- **DATA RECORDS**:

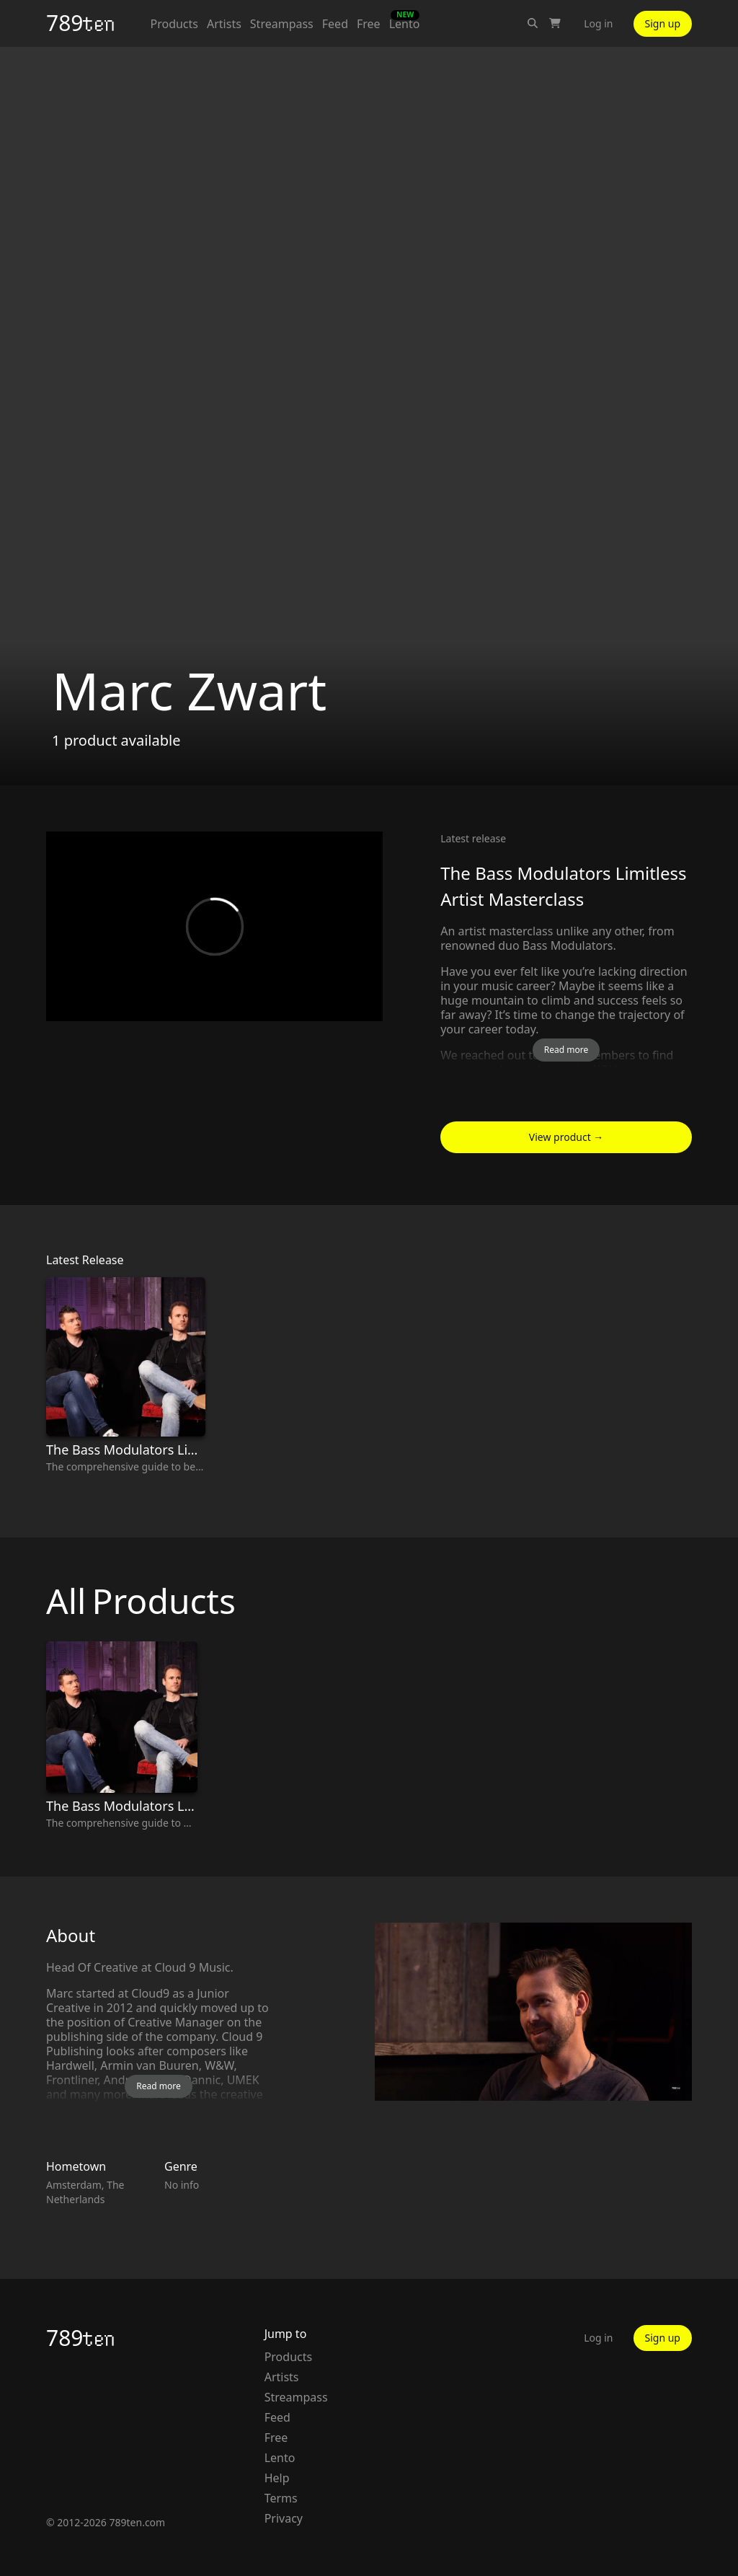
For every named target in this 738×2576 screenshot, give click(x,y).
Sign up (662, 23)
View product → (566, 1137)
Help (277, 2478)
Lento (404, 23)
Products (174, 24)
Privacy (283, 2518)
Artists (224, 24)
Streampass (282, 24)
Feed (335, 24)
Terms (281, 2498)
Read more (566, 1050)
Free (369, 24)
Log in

- **THE PROBLEM**: Lines are to be repeated exactly from the one that contains "Lento (404, 23)" through the last line of the listing, with both ends kept and no others added.

- **RESULT**:
Lento (404, 23)
Products (174, 24)
Privacy (283, 2518)
Artists (224, 24)
Streampass (282, 24)
Feed (335, 24)
Terms (281, 2498)
Read more (566, 1050)
Free (369, 24)
Log in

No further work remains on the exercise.